What is expected:
Only the lines containing "Freilichtmuseum" belong in the answer; find them in the material below.
━━ Material for this task
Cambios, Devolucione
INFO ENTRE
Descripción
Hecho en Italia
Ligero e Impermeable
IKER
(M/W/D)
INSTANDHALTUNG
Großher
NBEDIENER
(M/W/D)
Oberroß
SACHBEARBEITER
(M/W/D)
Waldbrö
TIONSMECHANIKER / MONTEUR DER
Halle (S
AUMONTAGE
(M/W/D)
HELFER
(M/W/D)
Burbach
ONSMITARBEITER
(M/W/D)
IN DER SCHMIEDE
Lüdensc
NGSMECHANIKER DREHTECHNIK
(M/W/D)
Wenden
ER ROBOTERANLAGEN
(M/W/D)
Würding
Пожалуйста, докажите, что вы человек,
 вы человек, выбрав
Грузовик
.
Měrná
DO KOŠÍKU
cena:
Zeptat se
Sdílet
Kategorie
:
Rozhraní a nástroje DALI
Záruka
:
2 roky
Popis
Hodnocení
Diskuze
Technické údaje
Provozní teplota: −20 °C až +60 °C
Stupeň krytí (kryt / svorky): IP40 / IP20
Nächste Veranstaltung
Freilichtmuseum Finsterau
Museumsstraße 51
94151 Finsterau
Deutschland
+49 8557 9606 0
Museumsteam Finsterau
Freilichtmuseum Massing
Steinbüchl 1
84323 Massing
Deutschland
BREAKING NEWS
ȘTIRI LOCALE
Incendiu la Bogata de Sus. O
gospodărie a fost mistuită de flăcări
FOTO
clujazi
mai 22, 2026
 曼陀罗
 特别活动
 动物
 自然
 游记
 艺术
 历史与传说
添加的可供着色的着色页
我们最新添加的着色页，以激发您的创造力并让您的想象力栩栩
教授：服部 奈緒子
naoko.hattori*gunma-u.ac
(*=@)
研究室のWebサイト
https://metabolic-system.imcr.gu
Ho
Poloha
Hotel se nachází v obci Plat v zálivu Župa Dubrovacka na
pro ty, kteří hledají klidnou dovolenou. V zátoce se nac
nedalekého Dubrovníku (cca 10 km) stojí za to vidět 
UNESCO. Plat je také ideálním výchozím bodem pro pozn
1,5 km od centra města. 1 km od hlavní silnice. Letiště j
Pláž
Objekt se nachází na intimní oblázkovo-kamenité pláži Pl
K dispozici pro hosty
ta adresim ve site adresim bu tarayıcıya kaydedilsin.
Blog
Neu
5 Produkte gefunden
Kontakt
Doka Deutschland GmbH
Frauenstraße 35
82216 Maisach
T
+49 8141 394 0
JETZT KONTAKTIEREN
━━━━
Final answer:
Freilichtmuseum Finsterau
Freilichtmuseum Massing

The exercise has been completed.